▶ **Problem to solve**
Reproduce each entry exactly.

▶ **The input**
──────

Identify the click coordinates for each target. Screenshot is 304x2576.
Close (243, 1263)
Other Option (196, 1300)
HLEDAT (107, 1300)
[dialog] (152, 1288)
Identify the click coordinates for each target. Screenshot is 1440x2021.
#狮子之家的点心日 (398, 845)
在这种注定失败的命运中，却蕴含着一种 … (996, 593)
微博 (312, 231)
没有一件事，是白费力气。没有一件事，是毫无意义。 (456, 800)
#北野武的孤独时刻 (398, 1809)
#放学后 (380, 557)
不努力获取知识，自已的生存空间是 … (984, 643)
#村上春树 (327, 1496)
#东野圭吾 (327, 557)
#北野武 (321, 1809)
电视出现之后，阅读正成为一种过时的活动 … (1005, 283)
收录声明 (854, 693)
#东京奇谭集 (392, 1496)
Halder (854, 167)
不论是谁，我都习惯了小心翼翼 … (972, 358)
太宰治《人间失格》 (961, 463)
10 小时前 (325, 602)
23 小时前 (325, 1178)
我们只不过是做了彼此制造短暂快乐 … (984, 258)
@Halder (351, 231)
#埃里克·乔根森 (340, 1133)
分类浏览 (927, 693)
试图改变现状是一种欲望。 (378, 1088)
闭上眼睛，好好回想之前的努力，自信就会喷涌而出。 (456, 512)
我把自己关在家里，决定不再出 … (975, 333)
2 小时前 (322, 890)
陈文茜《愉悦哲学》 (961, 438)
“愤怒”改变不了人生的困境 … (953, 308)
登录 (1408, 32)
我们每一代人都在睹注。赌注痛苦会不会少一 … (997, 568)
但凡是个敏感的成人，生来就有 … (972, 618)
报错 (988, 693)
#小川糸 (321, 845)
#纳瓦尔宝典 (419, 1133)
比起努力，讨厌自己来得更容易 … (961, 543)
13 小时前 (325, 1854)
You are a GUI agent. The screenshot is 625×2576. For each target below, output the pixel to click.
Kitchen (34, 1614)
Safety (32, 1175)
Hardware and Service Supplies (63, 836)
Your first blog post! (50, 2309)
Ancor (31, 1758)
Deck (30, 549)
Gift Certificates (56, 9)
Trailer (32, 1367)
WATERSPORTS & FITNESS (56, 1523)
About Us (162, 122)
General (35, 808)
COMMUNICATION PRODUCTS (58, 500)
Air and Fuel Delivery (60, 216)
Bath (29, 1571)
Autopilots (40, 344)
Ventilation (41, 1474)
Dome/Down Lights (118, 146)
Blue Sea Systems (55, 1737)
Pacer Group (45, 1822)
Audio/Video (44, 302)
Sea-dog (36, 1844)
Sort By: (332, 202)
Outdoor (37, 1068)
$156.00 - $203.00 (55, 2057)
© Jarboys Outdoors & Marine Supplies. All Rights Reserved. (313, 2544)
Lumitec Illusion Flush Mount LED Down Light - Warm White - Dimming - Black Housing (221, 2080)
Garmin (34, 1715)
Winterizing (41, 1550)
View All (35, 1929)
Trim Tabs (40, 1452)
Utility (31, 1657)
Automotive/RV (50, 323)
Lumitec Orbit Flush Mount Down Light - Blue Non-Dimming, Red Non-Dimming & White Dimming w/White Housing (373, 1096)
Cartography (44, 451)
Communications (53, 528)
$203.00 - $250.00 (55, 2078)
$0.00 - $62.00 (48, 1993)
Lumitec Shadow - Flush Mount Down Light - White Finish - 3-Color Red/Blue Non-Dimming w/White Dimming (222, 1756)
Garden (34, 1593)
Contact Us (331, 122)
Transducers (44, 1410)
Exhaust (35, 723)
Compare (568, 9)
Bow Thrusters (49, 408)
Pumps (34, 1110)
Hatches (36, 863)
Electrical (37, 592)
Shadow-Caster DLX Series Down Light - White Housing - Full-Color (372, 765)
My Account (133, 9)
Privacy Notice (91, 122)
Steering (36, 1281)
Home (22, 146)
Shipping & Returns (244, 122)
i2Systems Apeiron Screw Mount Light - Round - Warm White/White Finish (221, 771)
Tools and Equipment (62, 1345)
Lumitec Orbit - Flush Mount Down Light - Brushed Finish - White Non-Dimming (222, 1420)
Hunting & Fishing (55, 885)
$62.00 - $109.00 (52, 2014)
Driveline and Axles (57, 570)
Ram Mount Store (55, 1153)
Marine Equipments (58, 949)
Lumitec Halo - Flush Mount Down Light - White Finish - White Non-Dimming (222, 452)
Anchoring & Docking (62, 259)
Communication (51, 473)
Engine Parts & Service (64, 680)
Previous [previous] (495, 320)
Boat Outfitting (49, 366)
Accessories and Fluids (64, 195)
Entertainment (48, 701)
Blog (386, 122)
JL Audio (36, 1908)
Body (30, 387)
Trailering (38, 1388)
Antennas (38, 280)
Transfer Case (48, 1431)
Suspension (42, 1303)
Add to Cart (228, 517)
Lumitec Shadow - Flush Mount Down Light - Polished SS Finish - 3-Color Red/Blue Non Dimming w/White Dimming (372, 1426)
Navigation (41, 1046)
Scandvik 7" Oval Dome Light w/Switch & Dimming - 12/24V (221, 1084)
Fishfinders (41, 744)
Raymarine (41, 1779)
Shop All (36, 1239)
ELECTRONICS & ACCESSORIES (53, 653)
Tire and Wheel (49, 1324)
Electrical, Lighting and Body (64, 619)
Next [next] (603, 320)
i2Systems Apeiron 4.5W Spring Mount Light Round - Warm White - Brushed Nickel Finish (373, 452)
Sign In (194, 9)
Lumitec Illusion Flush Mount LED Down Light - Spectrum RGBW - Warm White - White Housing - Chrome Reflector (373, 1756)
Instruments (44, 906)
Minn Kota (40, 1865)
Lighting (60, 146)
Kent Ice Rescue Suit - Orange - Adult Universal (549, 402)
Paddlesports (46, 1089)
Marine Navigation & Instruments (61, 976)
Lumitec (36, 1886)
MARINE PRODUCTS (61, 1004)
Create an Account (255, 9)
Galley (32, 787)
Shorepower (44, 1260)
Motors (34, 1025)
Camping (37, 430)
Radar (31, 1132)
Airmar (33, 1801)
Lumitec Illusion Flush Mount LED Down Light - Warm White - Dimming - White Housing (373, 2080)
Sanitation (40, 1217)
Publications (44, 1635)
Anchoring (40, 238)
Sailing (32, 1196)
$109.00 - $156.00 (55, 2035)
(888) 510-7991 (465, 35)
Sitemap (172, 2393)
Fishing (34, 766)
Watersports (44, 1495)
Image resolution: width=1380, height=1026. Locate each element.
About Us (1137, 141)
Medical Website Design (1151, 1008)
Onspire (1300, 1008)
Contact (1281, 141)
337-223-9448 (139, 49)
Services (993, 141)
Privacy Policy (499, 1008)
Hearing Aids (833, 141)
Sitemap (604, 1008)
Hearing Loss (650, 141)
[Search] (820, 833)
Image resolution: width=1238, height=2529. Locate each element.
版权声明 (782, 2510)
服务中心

──────

▶ **Exercise solution**
Identify the click coordinates for each target. Screenshot is 304x2576.
Close (243, 1263)
Other Option (196, 1300)
HLEDAT (107, 1300)
[dialog] (152, 1288)
Identify the click coordinates for each target. Screenshot is 1440x2021.
#狮子之家的点心日 (398, 845)
在这种注定失败的命运中，却蕴含着一种 … (996, 593)
微博 (312, 231)
没有一件事，是白费力气。没有一件事，是毫无意义。 (456, 800)
#北野武的孤独时刻 (398, 1809)
#放学后 (380, 557)
不努力获取知识，自已的生存空间是 … (984, 643)
#村上春树 (327, 1496)
#东野圭吾 (327, 557)
#北野武 (321, 1809)
电视出现之后，阅读正成为一种过时的活动 … (1005, 283)
收录声明 (854, 693)
#东京奇谭集 (392, 1496)
Halder (854, 167)
不论是谁，我都习惯了小心翼翼 … (972, 358)
太宰治《人间失格》 (961, 463)
10 小时前 (325, 602)
23 小时前 (325, 1178)
我们只不过是做了彼此制造短暂快乐 … (984, 258)
@Halder (351, 231)
#埃里克·乔根森 (340, 1133)
分类浏览 (927, 693)
试图改变现状是一种欲望。 (378, 1088)
闭上眼睛，好好回想之前的努力，自信就会喷涌而出。 (456, 512)
我把自己关在家里，决定不再出 … (975, 333)
2 小时前 (322, 890)
陈文茜《愉悦哲学》 (961, 438)
“愤怒”改变不了人生的困境 … (953, 308)
登录 (1408, 32)
我们每一代人都在睹注。赌注痛苦会不会少一 … (997, 568)
但凡是个敏感的成人，生来就有 … (972, 618)
报错 (988, 693)
#小川糸 (321, 845)
#纳瓦尔宝典 (419, 1133)
比起努力，讨厌自己来得更容易 … (961, 543)
13 小时前 (325, 1854)
You are a GUI agent. The screenshot is 625×2576. For each target below, output the pixel to click.
Kitchen (34, 1614)
Safety (32, 1175)
Hardware and Service Supplies (63, 836)
Your first blog post! (50, 2309)
Ancor (31, 1758)
Deck (30, 549)
Gift Certificates (56, 9)
Trailer (32, 1367)
WATERSPORTS & FITNESS (56, 1523)
About Us (162, 122)
General (35, 808)
COMMUNICATION PRODUCTS (58, 500)
Air and Fuel Delivery (60, 216)
Bath (29, 1571)
Autopilots (40, 344)
Ventilation (41, 1474)
Dome/Down Lights (118, 146)
Blue Sea Systems (55, 1737)
Pacer Group (45, 1822)
Audio/Video (44, 302)
Sea-dog (36, 1844)
Sort By: (332, 202)
Outdoor (37, 1068)
$156.00 - $203.00 (55, 2057)
© Jarboys Outdoors & Marine Supplies. All Rights Reserved. (313, 2544)
Lumitec Illusion Flush Mount LED Down Light - Warm White - Dimming - Black Housing (221, 2080)
Garmin (34, 1715)
Winterizing (41, 1550)
View All (35, 1929)
Trim Tabs (40, 1452)
Utility (31, 1657)
Automotive/RV (50, 323)
Lumitec Orbit Flush Mount Down Light - Blue Non-Dimming, Red Non-Dimming & White Dimming w/White Housing (373, 1096)
Cartography (44, 451)
Communications (53, 528)
$203.00 - $250.00 (55, 2078)
$0.00 - $62.00 (48, 1993)
Lumitec Shadow - Flush Mount Down Light - White Finish - 3-Color Red/Blue Non-Dimming w/White Dimming (222, 1756)
Garden (34, 1593)
Contact Us (331, 122)
Transducers (44, 1410)
Exhaust (35, 723)
Compare (568, 9)
Bow Thrusters (49, 408)
Pumps (34, 1110)
Hatches (36, 863)
Electrical (37, 592)
Shadow-Caster DLX Series Down Light - White Housing - Full-Color (372, 765)
My Account (133, 9)
Privacy Notice (91, 122)
Steering (36, 1281)
Home (22, 146)
Shipping & Returns (244, 122)
i2Systems Apeiron Screw Mount Light - Round - Warm White/White Finish (221, 771)
Tools and Equipment (62, 1345)
Lumitec Orbit - Flush Mount Down Light - Brushed Finish - White Non-Dimming (222, 1420)
Hunting & Fishing (55, 885)
$62.00 - $109.00 (52, 2014)
Driveline and Axles (57, 570)
Ram Mount Store (55, 1153)
Marine Equipments (58, 949)
Lumitec Halo - Flush Mount Down Light - White Finish - White Non-Dimming (222, 452)
Anchoring & Docking (62, 259)
Communication (51, 473)
Engine Parts & Service (64, 680)
Previous [previous] (495, 320)
Boat Outfitting (49, 366)
Accessories and Fluids (64, 195)
Entertainment (48, 701)
Blog (386, 122)
JL Audio (36, 1908)
Body (30, 387)
Trailering (38, 1388)
Antennas (38, 280)
Transfer Case (48, 1431)
Suspension (42, 1303)
Add to Cart (228, 517)
Lumitec Shadow - Flush Mount Down Light - Polished SS Finish - 3-Color Red/Blue Non Dimming w/White Dimming (372, 1426)
Navigation (41, 1046)
Scandvik 7" Oval Dome Light w/Switch & Dimming - 12/24V (221, 1084)
Fishfinders (41, 744)
Raymarine (41, 1779)
Shop All (36, 1239)
ELECTRONICS & ACCESSORIES (53, 653)
Tire and Wheel (49, 1324)
Electrical, Lighting and Body (64, 619)
Next [next] (603, 320)
i2Systems Apeiron 4.5W Spring Mount Light Round - Warm White - Brushed Nickel Finish (373, 452)
Sign In (194, 9)
Lumitec Illusion Flush Mount LED Down Light - Spectrum RGBW - Warm White - White Housing - Chrome Reflector (373, 1756)
Instruments (44, 906)
Minn Kota (40, 1865)
Lighting (60, 146)
Kent Ice Rescue Suit - Orange - Adult Universal (549, 402)
Paddlesports (46, 1089)
Marine Navigation & Instruments (61, 976)
Lumitec (36, 1886)
MARINE PRODUCTS (61, 1004)
Create an Account (255, 9)
Galley (32, 787)
Shorepower (44, 1260)
Motors (34, 1025)
Camping (37, 430)
Radar (31, 1132)
Airmar (33, 1801)
Lumitec Illusion Flush Mount LED Down Light - Warm White - Dimming - White Housing (373, 2080)
Sanitation (40, 1217)
Publications (44, 1635)
Anchoring (40, 238)
Sailing (32, 1196)
$109.00 - $156.00 (55, 2035)
(888) 510-7991 (465, 35)
Sitemap (172, 2393)
Fishing (34, 766)
Watersports (44, 1495)
Image resolution: width=1380, height=1026. Locate each element.
About Us (1137, 141)
Medical Website Design (1151, 1008)
Onspire (1300, 1008)
Contact (1281, 141)
337-223-9448 (139, 49)
Services (993, 141)
Privacy Policy (499, 1008)
Hearing Aids (833, 141)
Sitemap (604, 1008)
Hearing Loss (650, 141)
[Search] (820, 833)
Image resolution: width=1238, height=2529. Locate each element.
版权声明 (782, 2510)
服务中心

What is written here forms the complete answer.